Would you reproduce all of the entries below, character for character?

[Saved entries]
+++

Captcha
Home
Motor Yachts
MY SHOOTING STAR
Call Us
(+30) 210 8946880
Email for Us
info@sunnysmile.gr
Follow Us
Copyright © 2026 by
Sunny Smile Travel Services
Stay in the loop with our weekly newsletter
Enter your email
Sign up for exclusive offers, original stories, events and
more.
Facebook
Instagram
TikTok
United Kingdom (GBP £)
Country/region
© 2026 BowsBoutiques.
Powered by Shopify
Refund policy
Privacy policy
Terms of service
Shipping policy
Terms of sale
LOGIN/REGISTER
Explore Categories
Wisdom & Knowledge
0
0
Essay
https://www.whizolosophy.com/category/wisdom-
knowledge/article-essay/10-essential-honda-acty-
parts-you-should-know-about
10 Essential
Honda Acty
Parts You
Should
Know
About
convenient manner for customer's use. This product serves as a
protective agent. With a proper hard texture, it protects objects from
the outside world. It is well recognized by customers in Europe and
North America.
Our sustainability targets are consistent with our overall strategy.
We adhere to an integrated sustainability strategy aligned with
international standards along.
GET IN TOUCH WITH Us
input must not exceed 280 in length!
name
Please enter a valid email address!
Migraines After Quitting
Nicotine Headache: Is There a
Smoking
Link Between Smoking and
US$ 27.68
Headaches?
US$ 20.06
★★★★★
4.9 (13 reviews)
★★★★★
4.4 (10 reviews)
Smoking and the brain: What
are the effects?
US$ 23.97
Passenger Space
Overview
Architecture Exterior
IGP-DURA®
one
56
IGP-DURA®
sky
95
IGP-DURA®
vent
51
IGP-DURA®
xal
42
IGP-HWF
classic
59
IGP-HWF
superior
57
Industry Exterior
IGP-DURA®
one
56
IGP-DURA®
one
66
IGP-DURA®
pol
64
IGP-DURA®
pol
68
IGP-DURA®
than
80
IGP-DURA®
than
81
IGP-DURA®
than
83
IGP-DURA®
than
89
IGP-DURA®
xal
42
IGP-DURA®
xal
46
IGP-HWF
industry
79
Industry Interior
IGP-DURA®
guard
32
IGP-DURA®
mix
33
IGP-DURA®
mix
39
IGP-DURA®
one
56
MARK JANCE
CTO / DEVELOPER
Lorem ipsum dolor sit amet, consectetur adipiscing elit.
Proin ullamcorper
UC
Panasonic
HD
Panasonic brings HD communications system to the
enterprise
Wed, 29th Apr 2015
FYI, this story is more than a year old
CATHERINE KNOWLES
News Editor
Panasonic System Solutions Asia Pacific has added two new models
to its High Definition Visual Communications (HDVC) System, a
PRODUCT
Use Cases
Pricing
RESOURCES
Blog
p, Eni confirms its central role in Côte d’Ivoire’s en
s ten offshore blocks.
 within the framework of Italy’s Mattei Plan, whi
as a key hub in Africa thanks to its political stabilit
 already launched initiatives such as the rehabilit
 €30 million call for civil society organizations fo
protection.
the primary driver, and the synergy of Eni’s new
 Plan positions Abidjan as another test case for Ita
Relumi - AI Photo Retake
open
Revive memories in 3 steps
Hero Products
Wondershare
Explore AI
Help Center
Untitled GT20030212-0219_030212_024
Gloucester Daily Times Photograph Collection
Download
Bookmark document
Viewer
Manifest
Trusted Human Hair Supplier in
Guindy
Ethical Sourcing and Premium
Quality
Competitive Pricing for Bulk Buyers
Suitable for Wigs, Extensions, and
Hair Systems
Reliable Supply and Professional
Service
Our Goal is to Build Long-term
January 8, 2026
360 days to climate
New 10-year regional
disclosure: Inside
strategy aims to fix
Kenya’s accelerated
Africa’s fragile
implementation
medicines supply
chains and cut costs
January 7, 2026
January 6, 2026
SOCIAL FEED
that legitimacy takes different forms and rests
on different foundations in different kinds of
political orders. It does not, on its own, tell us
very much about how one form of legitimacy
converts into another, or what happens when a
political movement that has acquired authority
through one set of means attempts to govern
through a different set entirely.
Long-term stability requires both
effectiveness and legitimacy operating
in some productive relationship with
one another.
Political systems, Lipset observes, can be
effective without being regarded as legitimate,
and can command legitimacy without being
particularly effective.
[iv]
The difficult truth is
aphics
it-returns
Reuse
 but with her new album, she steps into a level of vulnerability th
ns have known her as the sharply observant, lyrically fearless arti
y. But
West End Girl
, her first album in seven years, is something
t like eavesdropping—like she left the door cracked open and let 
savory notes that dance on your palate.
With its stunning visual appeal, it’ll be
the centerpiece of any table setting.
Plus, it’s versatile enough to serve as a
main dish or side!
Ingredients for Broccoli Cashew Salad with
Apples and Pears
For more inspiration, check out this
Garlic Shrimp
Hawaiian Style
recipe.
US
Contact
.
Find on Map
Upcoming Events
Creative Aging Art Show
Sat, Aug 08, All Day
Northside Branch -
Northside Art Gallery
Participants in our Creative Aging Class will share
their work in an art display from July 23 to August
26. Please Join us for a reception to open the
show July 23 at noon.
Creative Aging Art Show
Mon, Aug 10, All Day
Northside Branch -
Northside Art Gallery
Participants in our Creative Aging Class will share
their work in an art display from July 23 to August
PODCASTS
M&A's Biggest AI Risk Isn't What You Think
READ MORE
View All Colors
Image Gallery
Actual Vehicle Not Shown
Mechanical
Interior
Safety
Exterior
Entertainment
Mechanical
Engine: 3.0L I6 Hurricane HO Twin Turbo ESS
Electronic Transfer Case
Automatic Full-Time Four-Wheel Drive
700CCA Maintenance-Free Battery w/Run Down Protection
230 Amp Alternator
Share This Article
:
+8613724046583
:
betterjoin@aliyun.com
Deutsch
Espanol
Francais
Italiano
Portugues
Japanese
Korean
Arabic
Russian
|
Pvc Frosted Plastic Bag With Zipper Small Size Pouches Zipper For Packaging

+++

* **Output**:
Captcha
Home
Motor Yachts
MY SHOOTING STAR
Call Us
(+30) 210 8946880
Email for Us
info@sunnysmile.gr
Follow Us
Copyright © 2026 by
Sunny Smile Travel Services
Stay in the loop with our weekly newsletter
Enter your email
Sign up for exclusive offers, original stories, events and
more.
Facebook
Instagram
TikTok
United Kingdom (GBP £)
Country/region
© 2026 BowsBoutiques.
Powered by Shopify
Refund policy
Privacy policy
Terms of service
Shipping policy
Terms of sale
LOGIN/REGISTER
Explore Categories
Wisdom & Knowledge
0
0
Essay
https://www.whizolosophy.com/category/wisdom-
knowledge/article-essay/10-essential-honda-acty-
parts-you-should-know-about
10 Essential
Honda Acty
Parts You
Should
Know
About
convenient manner for customer's use. This product serves as a
protective agent. With a proper hard texture, it protects objects from
the outside world. It is well recognized by customers in Europe and
North America.
Our sustainability targets are consistent with our overall strategy.
We adhere to an integrated sustainability strategy aligned with
international standards along.
GET IN TOUCH WITH Us
input must not exceed 280 in length!
name
Please enter a valid email address!
Migraines After Quitting
Nicotine Headache: Is There a
Smoking
Link Between Smoking and
US$ 27.68
Headaches?
US$ 20.06
★★★★★
4.9 (13 reviews)
★★★★★
4.4 (10 reviews)
Smoking and the brain: What
are the effects?
US$ 23.97
Passenger Space
Overview
Architecture Exterior
IGP-DURA®
one
56
IGP-DURA®
sky
95
IGP-DURA®
vent
51
IGP-DURA®
xal
42
IGP-HWF
classic
59
IGP-HWF
superior
57
Industry Exterior
IGP-DURA®
one
56
IGP-DURA®
one
66
IGP-DURA®
pol
64
IGP-DURA®
pol
68
IGP-DURA®
than
80
IGP-DURA®
than
81
IGP-DURA®
than
83
IGP-DURA®
than
89
IGP-DURA®
xal
42
IGP-DURA®
xal
46
IGP-HWF
industry
79
Industry Interior
IGP-DURA®
guard
32
IGP-DURA®
mix
33
IGP-DURA®
mix
39
IGP-DURA®
one
56
MARK JANCE
CTO / DEVELOPER
Lorem ipsum dolor sit amet, consectetur adipiscing elit.
Proin ullamcorper
UC
Panasonic
HD
Panasonic brings HD communications system to the
enterprise
Wed, 29th Apr 2015
FYI, this story is more than a year old
CATHERINE KNOWLES
News Editor
Panasonic System Solutions Asia Pacific has added two new models
to its High Definition Visual Communications (HDVC) System, a
PRODUCT
Use Cases
Pricing
RESOURCES
Blog
p, Eni confirms its central role in Côte d’Ivoire’s en
s ten offshore blocks.
 within the framework of Italy’s Mattei Plan, whi
as a key hub in Africa thanks to its political stabilit
 already launched initiatives such as the rehabilit
 €30 million call for civil society organizations fo
protection.
the primary driver, and the synergy of Eni’s new
 Plan positions Abidjan as another test case for Ita
Relumi - AI Photo Retake
open
Revive memories in 3 steps
Hero Products
Wondershare
Explore AI
Help Center
Untitled GT20030212-0219_030212_024
Gloucester Daily Times Photograph Collection
Download
Bookmark document
Viewer
Manifest
Trusted Human Hair Supplier in
Guindy
Ethical Sourcing and Premium
Quality
Competitive Pricing for Bulk Buyers
Suitable for Wigs, Extensions, and
Hair Systems
Reliable Supply and Professional
Service
Our Goal is to Build Long-term
January 8, 2026
360 days to climate
New 10-year regional
disclosure: Inside
strategy aims to fix
Kenya’s accelerated
Africa’s fragile
implementation
medicines supply
chains and cut costs
January 7, 2026
January 6, 2026
SOCIAL FEED
that legitimacy takes different forms and rests
on different foundations in different kinds of
political orders. It does not, on its own, tell us
very much about how one form of legitimacy
converts into another, or what happens when a
political movement that has acquired authority
through one set of means attempts to govern
through a different set entirely.
Long-term stability requires both
effectiveness and legitimacy operating
in some productive relationship with
one another.
Political systems, Lipset observes, can be
effective without being regarded as legitimate,
and can command legitimacy without being
particularly effective.
[iv]
The difficult truth is
aphics
it-returns
Reuse
 but with her new album, she steps into a level of vulnerability th
ns have known her as the sharply observant, lyrically fearless arti
y. But
West End Girl
, her first album in seven years, is something
t like eavesdropping—like she left the door cracked open and let 
savory notes that dance on your palate.
With its stunning visual appeal, it’ll be
the centerpiece of any table setting.
Plus, it’s versatile enough to serve as a
main dish or side!
Ingredients for Broccoli Cashew Salad with
Apples and Pears
For more inspiration, check out this
Garlic Shrimp
Hawaiian Style
recipe.
US
Contact
.
Find on Map
Upcoming Events
Creative Aging Art Show
Sat, Aug 08, All Day
Northside Branch -
Northside Art Gallery
Participants in our Creative Aging Class will share
their work in an art display from July 23 to August
26. Please Join us for a reception to open the
show July 23 at noon.
Creative Aging Art Show
Mon, Aug 10, All Day
Northside Branch -
Northside Art Gallery
Participants in our Creative Aging Class will share
their work in an art display from July 23 to August
PODCASTS
M&A's Biggest AI Risk Isn't What You Think
READ MORE
View All Colors
Image Gallery
Actual Vehicle Not Shown
Mechanical
Interior
Safety
Exterior
Entertainment
Mechanical
Engine: 3.0L I6 Hurricane HO Twin Turbo ESS
Electronic Transfer Case
Automatic Full-Time Four-Wheel Drive
700CCA Maintenance-Free Battery w/Run Down Protection
230 Amp Alternator
Share This Article
:
+8613724046583
:
betterjoin@aliyun.com
Deutsch
Espanol
Francais
Italiano
Portugues
Japanese
Korean
Arabic
Russian
|
Pvc Frosted Plastic Bag With Zipper Small Size Pouches Zipper For Packaging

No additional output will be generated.